Only lines with the word "History" belong in the answer; copy them from the records below.

(Beginning of Source material)

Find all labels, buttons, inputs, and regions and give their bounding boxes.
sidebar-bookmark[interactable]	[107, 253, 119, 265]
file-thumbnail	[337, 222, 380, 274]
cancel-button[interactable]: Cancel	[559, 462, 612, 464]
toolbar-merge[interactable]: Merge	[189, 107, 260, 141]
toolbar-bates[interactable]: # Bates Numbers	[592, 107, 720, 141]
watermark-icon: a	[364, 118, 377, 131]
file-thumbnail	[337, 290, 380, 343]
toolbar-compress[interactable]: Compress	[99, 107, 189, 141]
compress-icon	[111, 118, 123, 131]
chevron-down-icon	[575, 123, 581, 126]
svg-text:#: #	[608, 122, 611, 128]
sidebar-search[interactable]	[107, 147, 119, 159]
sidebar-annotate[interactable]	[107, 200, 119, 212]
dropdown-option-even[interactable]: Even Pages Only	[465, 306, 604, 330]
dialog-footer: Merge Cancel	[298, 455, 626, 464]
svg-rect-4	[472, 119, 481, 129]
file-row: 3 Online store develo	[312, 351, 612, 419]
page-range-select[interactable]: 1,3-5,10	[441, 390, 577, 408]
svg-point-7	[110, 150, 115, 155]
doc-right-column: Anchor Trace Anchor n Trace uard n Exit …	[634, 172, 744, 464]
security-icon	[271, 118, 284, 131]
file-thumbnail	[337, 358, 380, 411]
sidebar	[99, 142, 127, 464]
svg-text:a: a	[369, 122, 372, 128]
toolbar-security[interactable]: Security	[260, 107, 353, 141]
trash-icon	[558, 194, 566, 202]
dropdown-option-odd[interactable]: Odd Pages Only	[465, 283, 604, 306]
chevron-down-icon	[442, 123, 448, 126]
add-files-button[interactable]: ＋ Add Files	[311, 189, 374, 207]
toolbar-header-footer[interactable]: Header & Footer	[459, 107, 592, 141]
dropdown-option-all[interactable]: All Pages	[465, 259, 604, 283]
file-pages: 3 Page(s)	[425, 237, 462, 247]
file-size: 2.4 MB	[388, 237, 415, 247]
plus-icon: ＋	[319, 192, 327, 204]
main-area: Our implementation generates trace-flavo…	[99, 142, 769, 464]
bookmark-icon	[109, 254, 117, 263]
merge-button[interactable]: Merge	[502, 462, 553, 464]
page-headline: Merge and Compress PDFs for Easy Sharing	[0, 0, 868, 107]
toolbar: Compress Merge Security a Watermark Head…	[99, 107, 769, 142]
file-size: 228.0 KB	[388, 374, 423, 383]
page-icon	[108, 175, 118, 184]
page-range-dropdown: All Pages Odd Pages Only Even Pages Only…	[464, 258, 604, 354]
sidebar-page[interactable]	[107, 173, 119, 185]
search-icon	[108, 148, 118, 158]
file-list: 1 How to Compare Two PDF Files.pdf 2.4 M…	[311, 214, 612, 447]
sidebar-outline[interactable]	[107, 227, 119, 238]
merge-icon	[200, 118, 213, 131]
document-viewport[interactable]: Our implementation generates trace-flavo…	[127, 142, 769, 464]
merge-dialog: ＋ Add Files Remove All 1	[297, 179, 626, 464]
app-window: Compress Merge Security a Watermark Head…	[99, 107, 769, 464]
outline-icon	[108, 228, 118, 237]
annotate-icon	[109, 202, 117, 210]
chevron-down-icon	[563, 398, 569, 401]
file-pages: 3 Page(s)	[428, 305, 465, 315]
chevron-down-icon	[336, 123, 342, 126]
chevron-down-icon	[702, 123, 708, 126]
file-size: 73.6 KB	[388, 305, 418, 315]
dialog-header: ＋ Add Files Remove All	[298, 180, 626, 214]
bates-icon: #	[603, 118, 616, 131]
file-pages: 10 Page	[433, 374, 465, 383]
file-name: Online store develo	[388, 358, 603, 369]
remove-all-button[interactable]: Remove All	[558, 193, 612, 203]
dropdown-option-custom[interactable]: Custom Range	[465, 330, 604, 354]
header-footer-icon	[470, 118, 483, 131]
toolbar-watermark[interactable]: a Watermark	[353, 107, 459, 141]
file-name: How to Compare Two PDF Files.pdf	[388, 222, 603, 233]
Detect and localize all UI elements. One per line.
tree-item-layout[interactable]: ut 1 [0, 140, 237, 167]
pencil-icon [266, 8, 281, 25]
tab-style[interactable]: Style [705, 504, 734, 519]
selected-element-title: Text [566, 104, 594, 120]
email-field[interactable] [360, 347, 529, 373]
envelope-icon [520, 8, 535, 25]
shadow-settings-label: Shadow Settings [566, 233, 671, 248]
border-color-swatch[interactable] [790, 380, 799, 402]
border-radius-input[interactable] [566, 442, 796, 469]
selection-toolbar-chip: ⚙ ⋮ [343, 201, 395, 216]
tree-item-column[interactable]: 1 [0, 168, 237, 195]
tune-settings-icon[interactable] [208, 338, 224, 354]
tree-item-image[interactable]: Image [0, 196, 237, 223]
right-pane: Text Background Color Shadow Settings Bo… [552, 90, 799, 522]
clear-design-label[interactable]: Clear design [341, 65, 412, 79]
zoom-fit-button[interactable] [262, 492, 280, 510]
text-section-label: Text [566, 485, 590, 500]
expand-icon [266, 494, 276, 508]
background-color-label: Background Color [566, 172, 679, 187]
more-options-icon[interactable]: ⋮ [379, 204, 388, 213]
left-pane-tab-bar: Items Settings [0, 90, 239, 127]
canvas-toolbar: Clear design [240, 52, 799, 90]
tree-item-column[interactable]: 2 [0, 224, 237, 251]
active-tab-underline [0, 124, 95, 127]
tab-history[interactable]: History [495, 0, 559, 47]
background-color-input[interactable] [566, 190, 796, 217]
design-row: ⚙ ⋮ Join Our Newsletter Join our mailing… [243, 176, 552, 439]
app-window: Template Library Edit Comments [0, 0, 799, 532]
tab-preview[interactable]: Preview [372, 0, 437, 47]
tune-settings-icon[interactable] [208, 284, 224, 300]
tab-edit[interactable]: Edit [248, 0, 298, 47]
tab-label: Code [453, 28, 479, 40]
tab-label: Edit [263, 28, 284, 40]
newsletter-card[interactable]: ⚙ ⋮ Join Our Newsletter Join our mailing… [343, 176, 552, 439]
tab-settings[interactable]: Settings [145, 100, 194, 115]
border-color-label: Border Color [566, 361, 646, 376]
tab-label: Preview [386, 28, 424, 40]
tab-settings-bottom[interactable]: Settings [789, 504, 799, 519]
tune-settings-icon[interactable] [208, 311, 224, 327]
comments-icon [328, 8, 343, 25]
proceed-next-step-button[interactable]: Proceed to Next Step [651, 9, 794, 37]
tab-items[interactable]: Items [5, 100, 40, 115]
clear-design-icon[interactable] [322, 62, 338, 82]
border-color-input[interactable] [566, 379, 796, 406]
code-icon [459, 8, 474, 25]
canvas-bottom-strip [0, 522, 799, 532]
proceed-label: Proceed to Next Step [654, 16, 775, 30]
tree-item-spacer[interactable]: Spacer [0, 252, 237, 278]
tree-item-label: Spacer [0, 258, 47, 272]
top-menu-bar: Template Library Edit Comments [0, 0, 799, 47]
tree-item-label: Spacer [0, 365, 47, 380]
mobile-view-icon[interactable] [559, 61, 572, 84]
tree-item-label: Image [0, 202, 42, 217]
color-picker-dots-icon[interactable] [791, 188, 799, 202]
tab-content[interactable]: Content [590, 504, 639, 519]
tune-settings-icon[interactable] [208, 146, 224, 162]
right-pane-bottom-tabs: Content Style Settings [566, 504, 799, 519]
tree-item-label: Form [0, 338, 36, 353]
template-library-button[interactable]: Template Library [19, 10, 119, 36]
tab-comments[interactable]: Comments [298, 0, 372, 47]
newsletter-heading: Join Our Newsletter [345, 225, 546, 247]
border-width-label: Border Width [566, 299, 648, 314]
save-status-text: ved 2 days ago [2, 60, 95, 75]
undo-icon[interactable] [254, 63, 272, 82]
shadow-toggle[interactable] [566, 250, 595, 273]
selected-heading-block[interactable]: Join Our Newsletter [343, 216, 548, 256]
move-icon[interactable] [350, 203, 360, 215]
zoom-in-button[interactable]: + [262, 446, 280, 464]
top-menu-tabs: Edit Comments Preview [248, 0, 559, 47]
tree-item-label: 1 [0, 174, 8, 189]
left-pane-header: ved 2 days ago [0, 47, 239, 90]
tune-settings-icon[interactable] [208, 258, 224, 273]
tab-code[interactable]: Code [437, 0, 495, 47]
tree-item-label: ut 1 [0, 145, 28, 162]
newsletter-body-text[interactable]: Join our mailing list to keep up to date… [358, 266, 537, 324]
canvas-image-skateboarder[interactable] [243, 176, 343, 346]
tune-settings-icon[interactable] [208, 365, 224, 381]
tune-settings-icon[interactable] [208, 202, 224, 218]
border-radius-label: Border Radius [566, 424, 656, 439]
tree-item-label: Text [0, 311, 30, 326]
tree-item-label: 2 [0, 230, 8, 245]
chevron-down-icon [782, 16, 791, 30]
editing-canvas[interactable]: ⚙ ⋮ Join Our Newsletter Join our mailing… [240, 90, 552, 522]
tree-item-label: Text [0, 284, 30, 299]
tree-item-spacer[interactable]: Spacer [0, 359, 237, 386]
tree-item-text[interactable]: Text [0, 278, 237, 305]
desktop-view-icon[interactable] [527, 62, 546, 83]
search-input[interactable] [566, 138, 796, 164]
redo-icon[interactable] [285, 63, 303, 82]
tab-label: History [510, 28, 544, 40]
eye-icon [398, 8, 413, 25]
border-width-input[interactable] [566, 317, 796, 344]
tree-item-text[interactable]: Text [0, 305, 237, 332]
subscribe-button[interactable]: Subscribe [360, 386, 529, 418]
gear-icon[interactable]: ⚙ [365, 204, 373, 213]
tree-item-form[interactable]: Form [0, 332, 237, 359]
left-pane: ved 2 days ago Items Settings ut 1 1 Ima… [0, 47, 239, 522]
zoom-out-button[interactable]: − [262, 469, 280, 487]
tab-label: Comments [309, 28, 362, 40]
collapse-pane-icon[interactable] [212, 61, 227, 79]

(End of Source material)

▶ [Completed exercise]
tab-history[interactable]: History [495, 0, 559, 47]
tab-label: History [510, 28, 544, 40]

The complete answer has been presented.